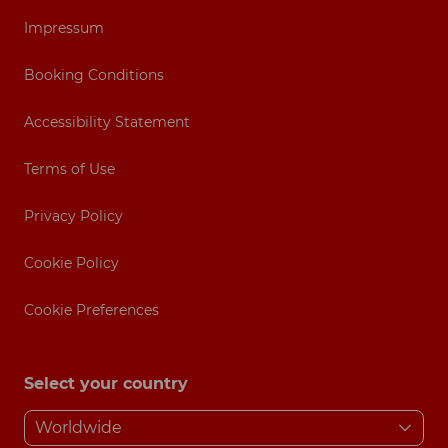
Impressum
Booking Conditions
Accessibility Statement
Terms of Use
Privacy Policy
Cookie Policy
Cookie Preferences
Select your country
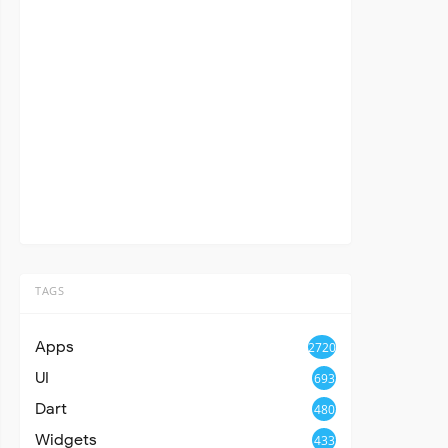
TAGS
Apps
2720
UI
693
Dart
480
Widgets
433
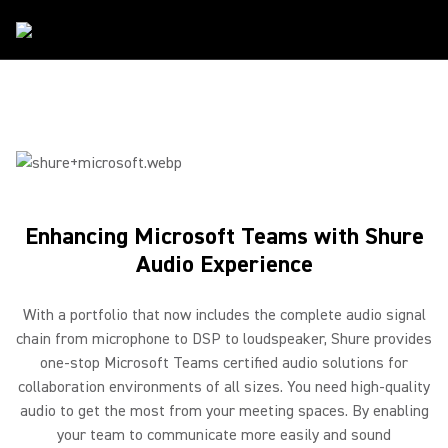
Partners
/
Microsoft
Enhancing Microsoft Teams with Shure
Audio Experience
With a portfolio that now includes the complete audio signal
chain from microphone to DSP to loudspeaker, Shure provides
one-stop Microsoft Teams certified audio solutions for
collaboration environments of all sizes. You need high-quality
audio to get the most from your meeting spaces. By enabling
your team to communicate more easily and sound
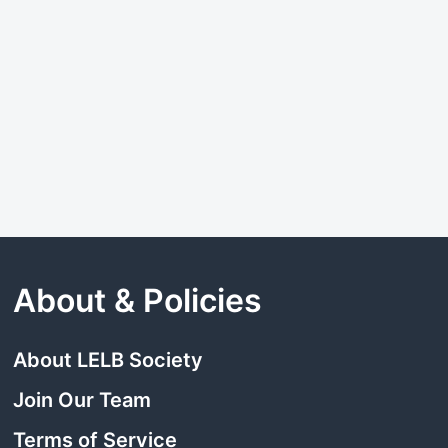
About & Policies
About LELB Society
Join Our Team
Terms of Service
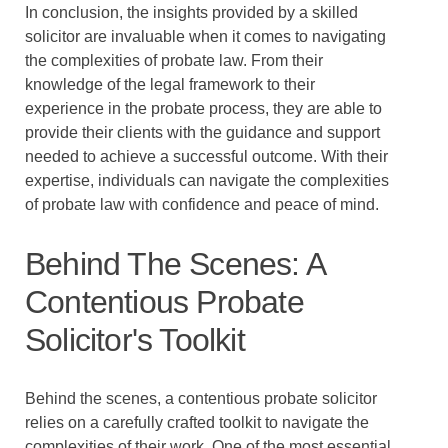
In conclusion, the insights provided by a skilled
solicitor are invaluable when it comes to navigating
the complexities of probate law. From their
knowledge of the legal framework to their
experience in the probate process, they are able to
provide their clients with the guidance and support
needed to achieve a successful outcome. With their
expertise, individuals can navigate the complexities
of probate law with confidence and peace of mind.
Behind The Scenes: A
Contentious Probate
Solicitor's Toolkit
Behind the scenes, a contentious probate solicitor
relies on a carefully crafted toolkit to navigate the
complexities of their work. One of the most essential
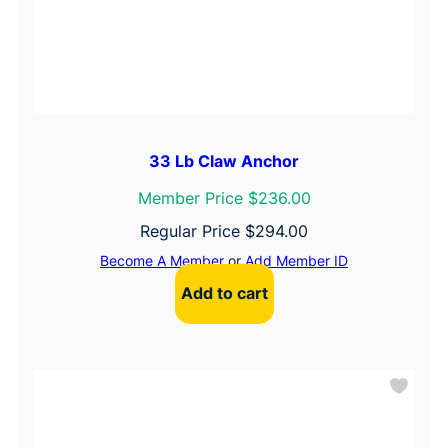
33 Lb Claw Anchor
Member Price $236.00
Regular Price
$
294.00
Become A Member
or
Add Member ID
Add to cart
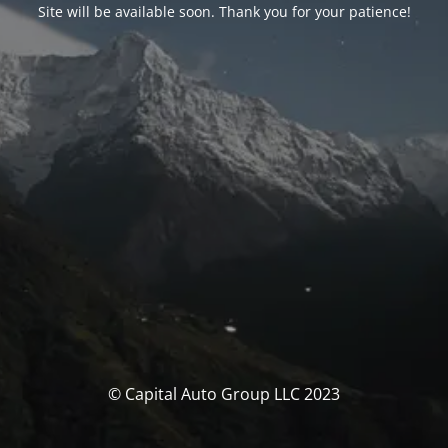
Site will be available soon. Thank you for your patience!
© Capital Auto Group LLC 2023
==
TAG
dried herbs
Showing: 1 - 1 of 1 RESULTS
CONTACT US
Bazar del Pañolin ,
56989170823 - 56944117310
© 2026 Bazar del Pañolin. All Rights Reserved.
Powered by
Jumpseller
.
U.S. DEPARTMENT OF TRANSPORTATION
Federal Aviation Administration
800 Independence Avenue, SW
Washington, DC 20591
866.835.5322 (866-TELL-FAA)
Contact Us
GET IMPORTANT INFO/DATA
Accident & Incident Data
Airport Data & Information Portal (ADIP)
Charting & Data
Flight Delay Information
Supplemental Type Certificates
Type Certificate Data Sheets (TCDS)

◆ WHAT YOU WILL DO
From the records above, copy each line that contains the word "Bazar".

◆ RESPONSE BELOW
Bazar del Pañolin ,
© 2026 Bazar del Pañolin. All Rights Reserved.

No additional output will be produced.